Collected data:

▼▼▼

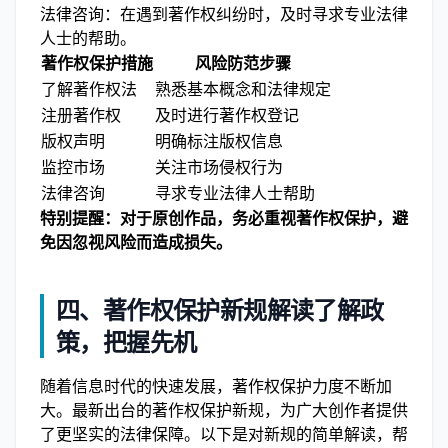
法律咨询：在遇到著作权纠纷时，及时寻求专业法律
人士的帮助。
著作权保护措施
风险防范步骤
了解著作权法
熟悉基本概念和法律规定
注册著作权
及时进行著作权登记
版权声明
明确标注版权信息
监控市场
关注市场侵权行为
法律咨询
寻求专业法律人士帮助
特别提醒：对于原创作品，务必重视著作权保护，避
免因忽视风险而造成损失。
四、著作权保护新规解读了解政
策，把握先机
随着信息时代的快速发展，著作权保护力度不断加
大。最新出台的著作权保护新规，为广大创作者提供
了更坚实的法律保障。以下是对新规的简单解读，帮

▲▲▲

__Problem to work on__: Quote, without alteration, the final stretch of the entries: the line with "熟悉基本概念和法律规定" onward to the last line.

__Written reply__:
熟悉基本概念和法律规定
注册著作权
及时进行著作权登记
版权声明
明确标注版权信息
监控市场
关注市场侵权行为
法律咨询
寻求专业法律人士帮助
特别提醒：对于原创作品，务必重视著作权保护，避
免因忽视风险而造成损失。
四、著作权保护新规解读了解政
策，把握先机
随着信息时代的快速发展，著作权保护力度不断加
大。最新出台的著作权保护新规，为广大创作者提供
了更坚实的法律保障。以下是对新规的简单解读，帮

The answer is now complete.